Sort of - they let mainboard vendors decide whether to support it or not, which means it can be a crapshoot. For example, MSI's been known in the past to kill ECC support with a BIOS update; some vendors have tested that you can use ECC RAM but won't enable any of the error correction (for example, Gigabyte say this in [1]: "non-ECC mode".)
Selfishly I really wish they would make it easier, because I'm in the market for a new personal-use storage machine and I've spent far too long researching all this crap but it's looking like I'll have much more certainty that it'll all just work if I buy a Xeon E3/E-2000 series and that's unfortunate.
Asrock have been good in my experience at enabling all features on their boards. Back when Intel's Vt-d support depended on your board they reliably had support, and I believe they support ECC on all their new AMD boards.
If you’re wanting a storage box usually it’s just less headache to buy used server gear off eBay. Plenty of bays, DDR3 RDIMM’s are cheap, and power efficient ivy/sandy bridge systems are finally in affordable price ranges.
I’m the kind of person that lurks in /r/homelab though - so I’ve also got a 25U rack to keep all my gear. If you want a tower to stuff in a corner things get more dicey.
Don’t populate all 16 DIMM’s unless you need that much memory? Both my single-socket R320 and dual-socket R520 idle at 70W each with 6 DIMM’s installed.
Most people probably don’t need the gobs of memory I have either. A R520 with one socket populated and 2x8 or 16GB dual-ranked RDIMM’s would be more than sufficient.
I actually misspoke. The system above was configured with only 8 DIMMs (8 GB each) at the time. That's the lower limit for this platform before performance is degraded.
Single socket Ivy/Sandy Bridge-EN servers exist and only need three DIMM’s for max performance, that’s what I run FreeNAS on (R320 with a E5-2450L, mind you I have six DIMM’s).
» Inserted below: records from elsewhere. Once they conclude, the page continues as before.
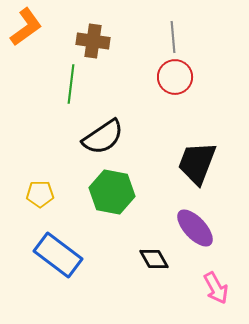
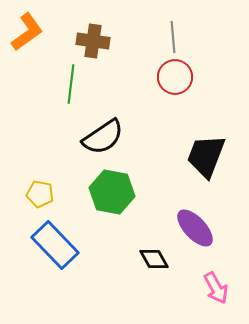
orange L-shape: moved 1 px right, 5 px down
black trapezoid: moved 9 px right, 7 px up
yellow pentagon: rotated 12 degrees clockwise
blue rectangle: moved 3 px left, 10 px up; rotated 9 degrees clockwise
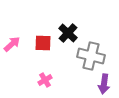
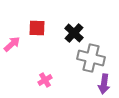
black cross: moved 6 px right
red square: moved 6 px left, 15 px up
gray cross: moved 2 px down
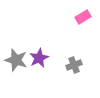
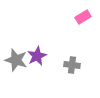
purple star: moved 2 px left, 2 px up
gray cross: moved 2 px left; rotated 28 degrees clockwise
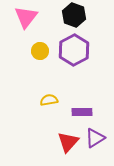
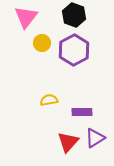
yellow circle: moved 2 px right, 8 px up
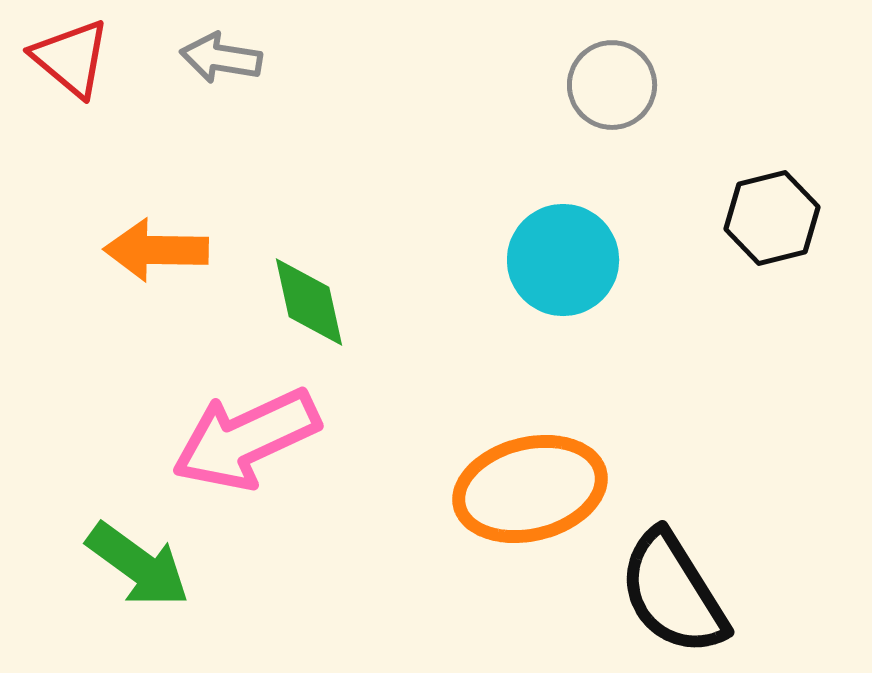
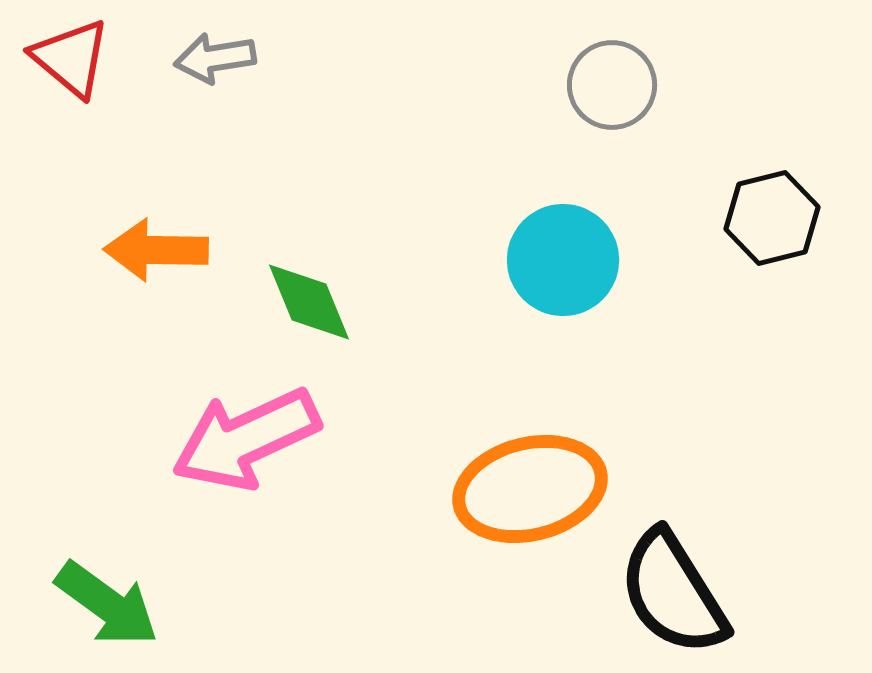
gray arrow: moved 6 px left; rotated 18 degrees counterclockwise
green diamond: rotated 10 degrees counterclockwise
green arrow: moved 31 px left, 39 px down
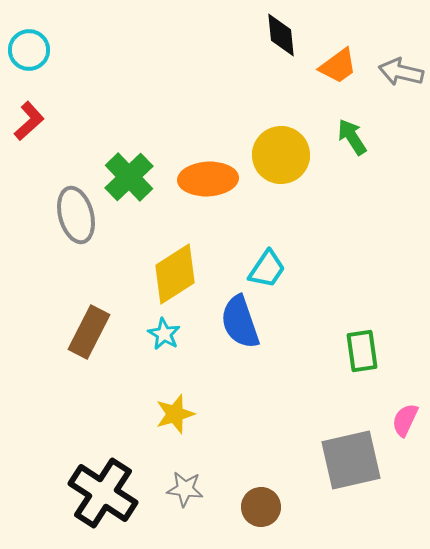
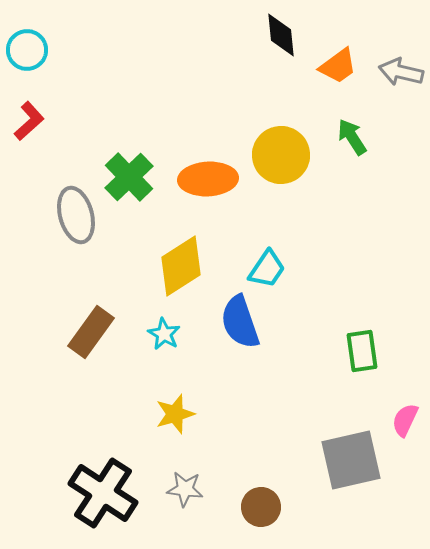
cyan circle: moved 2 px left
yellow diamond: moved 6 px right, 8 px up
brown rectangle: moved 2 px right; rotated 9 degrees clockwise
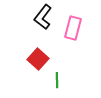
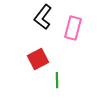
red square: rotated 20 degrees clockwise
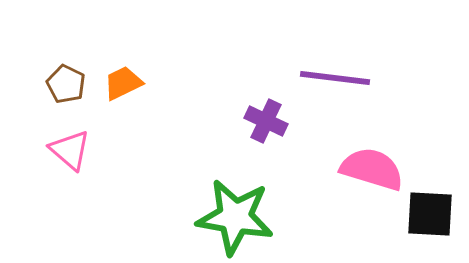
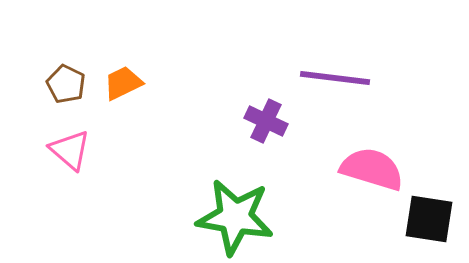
black square: moved 1 px left, 5 px down; rotated 6 degrees clockwise
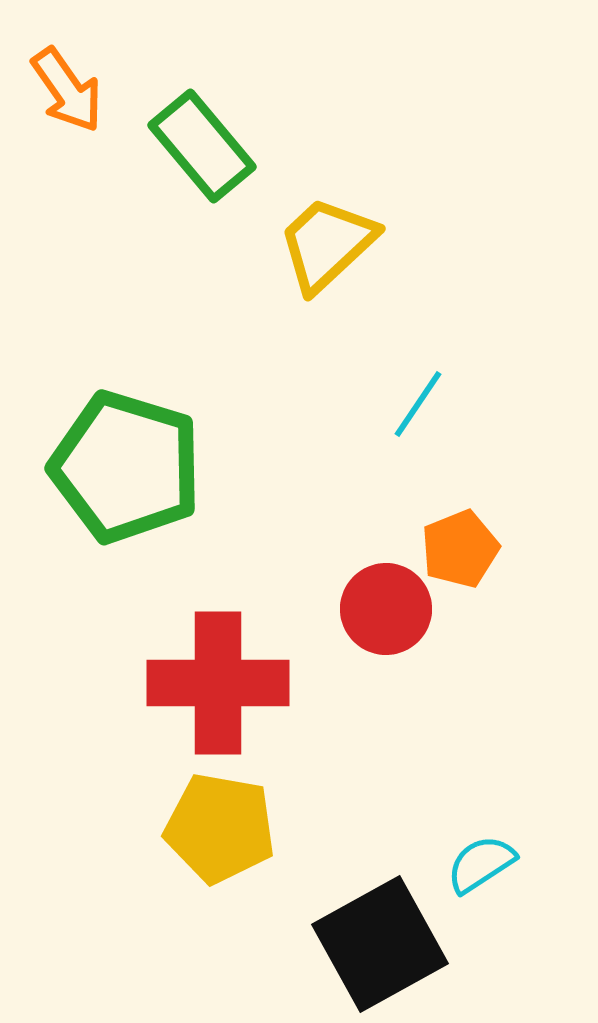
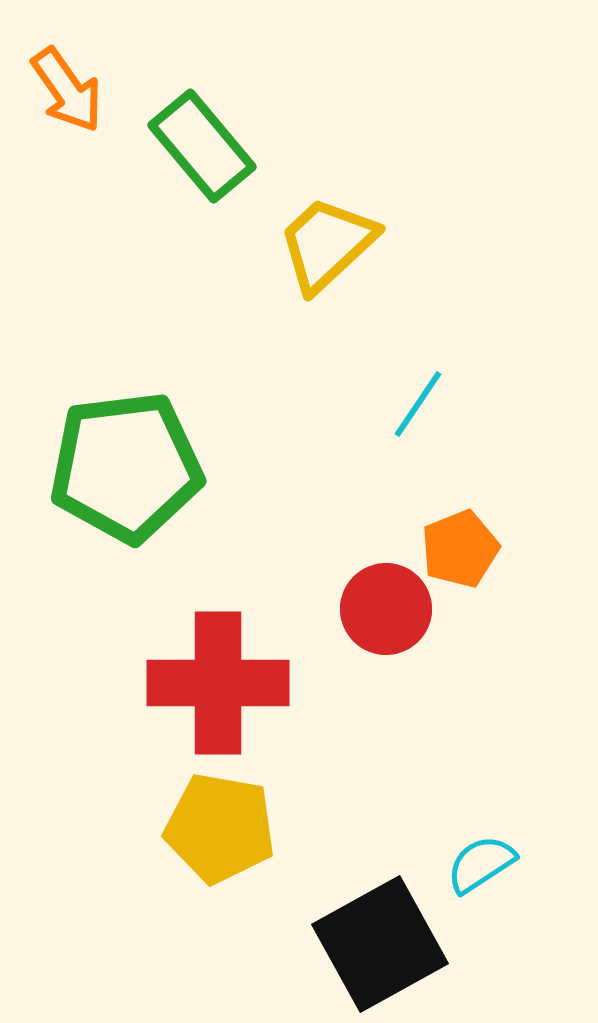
green pentagon: rotated 24 degrees counterclockwise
I don't know the hardware details, but as a buyer this is like moving the goalpost.
It was always the CPU that didn't have ECC, but now apparently your whole system has to be designed to be a fancy workstation.
Everybody keeps repeating AMD supports ECC out of the box, but the fact that you will most likely not have an AM4 motherboard which does have ECC enabled is new to me.